Dataset items
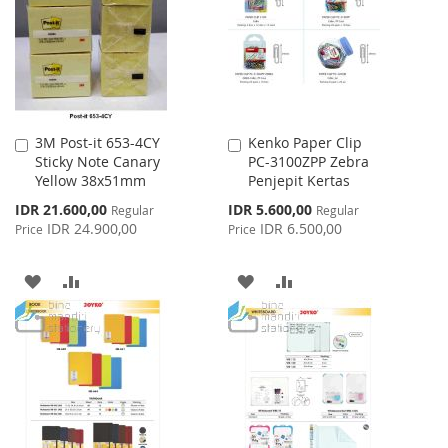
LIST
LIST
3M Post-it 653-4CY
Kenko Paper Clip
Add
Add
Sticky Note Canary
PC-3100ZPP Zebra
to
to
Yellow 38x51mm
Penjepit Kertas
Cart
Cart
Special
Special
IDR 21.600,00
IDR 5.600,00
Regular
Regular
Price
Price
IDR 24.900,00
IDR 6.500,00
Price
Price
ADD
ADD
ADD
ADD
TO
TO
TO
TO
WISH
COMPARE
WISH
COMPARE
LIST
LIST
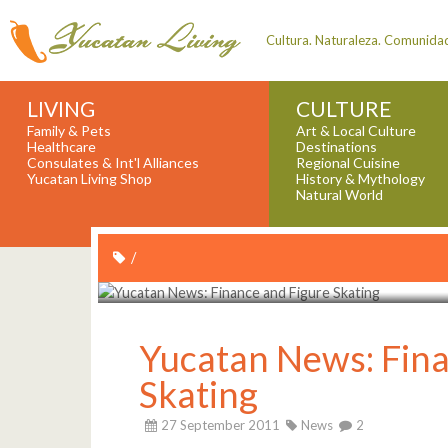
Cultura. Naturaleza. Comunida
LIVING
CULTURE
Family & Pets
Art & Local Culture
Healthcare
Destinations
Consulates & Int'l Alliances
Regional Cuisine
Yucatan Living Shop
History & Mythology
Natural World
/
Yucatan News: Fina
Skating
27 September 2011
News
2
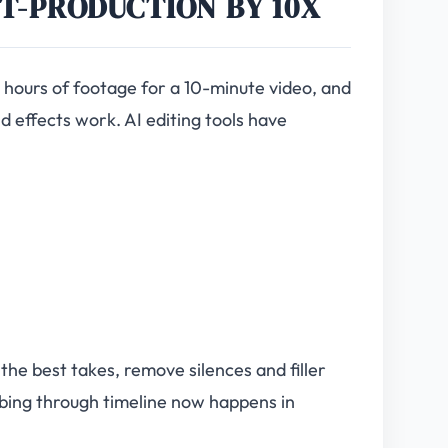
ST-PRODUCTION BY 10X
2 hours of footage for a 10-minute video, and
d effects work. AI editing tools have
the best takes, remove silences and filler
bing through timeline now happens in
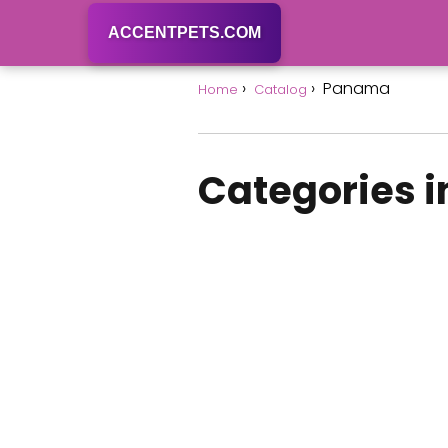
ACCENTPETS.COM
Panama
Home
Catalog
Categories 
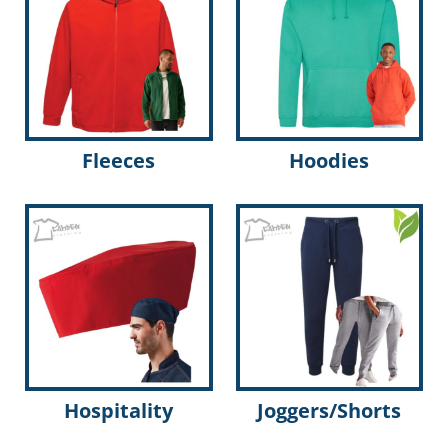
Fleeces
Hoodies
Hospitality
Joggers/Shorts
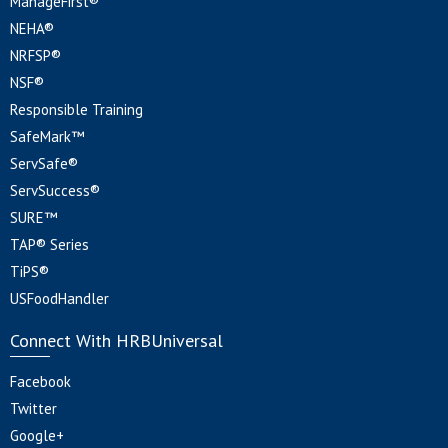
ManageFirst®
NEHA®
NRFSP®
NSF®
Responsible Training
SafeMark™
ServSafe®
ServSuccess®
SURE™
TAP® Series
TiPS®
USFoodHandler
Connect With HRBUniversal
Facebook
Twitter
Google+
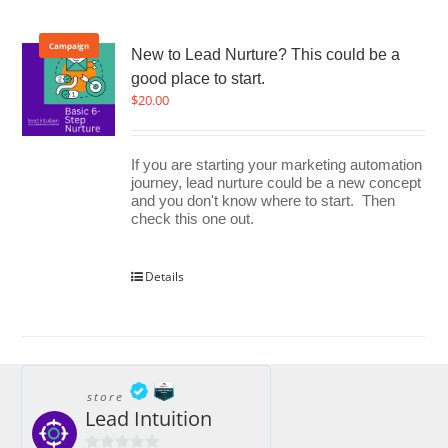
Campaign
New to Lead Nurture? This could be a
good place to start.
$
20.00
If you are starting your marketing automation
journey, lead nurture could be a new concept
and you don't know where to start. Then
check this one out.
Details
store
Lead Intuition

WORK ORDER
What you give back must be exactly the lines from the opening line of the entries through the line holding "Joggers/Shorts", with no pictures.

TASK RESPONSE
LIST
LIST
3M Post-it 653-4CY
Kenko Paper Clip
Add
Add
Sticky Note Canary
PC-3100ZPP Zebra
to
to
Yellow 38x51mm
Penjepit Kertas
Cart
Cart
Special
Special
IDR 21.600,00
IDR 5.600,00
Regular
Regular
Price
Price
IDR 24.900,00
IDR 6.500,00
Price
Price
ADD
ADD
ADD
ADD
TO
TO
TO
TO
WISH
COMPARE
WISH
COMPARE
LIST
LIST
Cultura. Naturaleza. Comunida
LIVING
CULTURE
Family & Pets
Art & Local Culture
Healthcare
Destinations
Consulates & Int'l Alliances
Regional Cuisine
Yucatan Living Shop
History & Mythology
Natural World
/
Yucatan News: Fina
Skating
27 September 2011
News
2
ST-PRODUCTION BY 10X
2 hours of footage for a 10-minute video, and
d effects work. AI editing tools have
the best takes, remove silences and filler
bing through timeline now happens in
ACCENTPETS.COM
Panama
Home
Catalog
Categories 
Fleeces
Hoodies
Hospitality
Joggers/Shorts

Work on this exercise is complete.